El elemento climático, justamente, es el personaje que contiene, pasible de ser entendido según se quiera. Podrá ser la ira divina o el alivio del cuerpo acalorado. Es también un pequeño caos, un breve infierno, que libera en su violencia el costado reprimido. Su manifestación descontrolada promete la calma siguiente. Cuando se llegue allí, el escenario habrá cambiado, y su modelado ofrecerá otras delineaciones al “mapa” de la película, esa palabra e imagen con las que Gringo inventaba historias a Tapioca cuando niño: un mapa de automóviles por rutas; cada una, una aventura distinta. Poco diferentes, tal vez, de las historias encantadas o religiosas con las que creció Leni.
Lógicamente, si el film deposita ya en su inicio una atención privilegiada en Leni, también lo hará sobre el desenlace. Para llegar a esta resolución, hay que atravesar por toda una serie de experiencias, sintetizadas en el día largo y de calor; a partir de un trabajo de guion -a cargo de Hernández y Leonel D’Agostino- meticuloso en su equilibrio: a cada escena de importancia, le corresponderá la correspondiente contraparte; así: el diálogo entre Pearson y Tapioca tendrá correlato con el que sostengan Gringo y Leni. De igual modo, en lo que refiere a Gringo con Pearson y a Tapioca con Leni. Hay un péndulo narrativo que trabaja con mesura el devenir argumental, hasta llegar a la tormenta prometida.
Todo esto, desde esa otra simetría notable que significan los trabajos actorales: entre Alfredo Castro y Sergi López hay un verdadero duelo de talentos; cada uno, de un esplendor que brilla aún más gracias al otro.
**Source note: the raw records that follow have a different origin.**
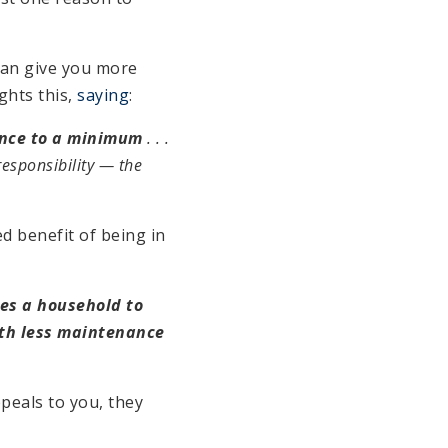
can give you more
ghts this,
saying
:
ance to a minimum
. . .
 responsibility — the
ed benefit of being in
es a household to
ith less maintenance
ppeals to you, they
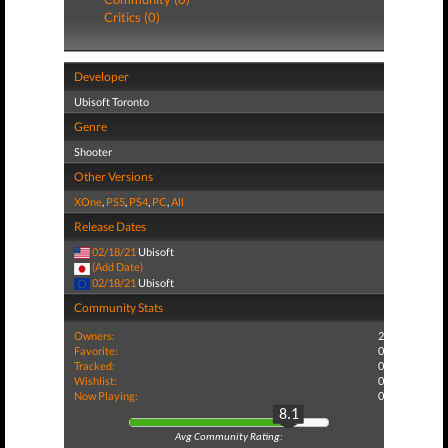
Critics (0)
Developer
Ubisoft Toronto
Genre
Shooter
Other Versions
XOne
,
PS5
,
PS4
,
PC
,
All
Release Dates
02/18/21
Ubisoft
(Add Date)
02/18/21
Ubisoft
Community Stats
Owners:
2
Favorite:
0
Tracked:
0
Wishlist:
0
Now Playing:
0
8.1
Avg Community Rating:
Así también entre Almudena González y Joaquín Acebo (cuyo rostro, en su media parálisis, grafica el contraste entre dos mundos). La fascinación por momentos delirante de Castro, el rostro hirsuto y seguro de López; la mirada curiosa que comparten Leni y Tapioca. Entre ellos, además, destaca lo no dicho, lo apenas sugerido -otro acierto del guion-, que pone en juego las suposiciones del espectador: entre los dos adolescentes está el deseo, y éste trata de esquivar la represión de maneras variadas. De qué manera lo logra, y si es que lo hace, será cuestión a descubrir en la película, en cada uno de sus personajes, en las contradicciones que los movilizan, con asidero final en Leni, la chica que despierta con el viento de una tormenta.
El viento que arrasa 8
Argentina/Uruguay, 2023
Dirección: Paula Hernández.
Guion: Paula Hernández y Leonel D’Agostino, a partir de la novela de Selva Almada.
Fotografía: Iván Gierasinchuk.
Montaje: Rosario Suárez.
Música: Luciano Supervielle.
Duración: 94 minutos.
Distribuidora: Cinetren.
Intérpretes: Alfredo Castro, Sergi López, Almudena González, Joaquín Acebo.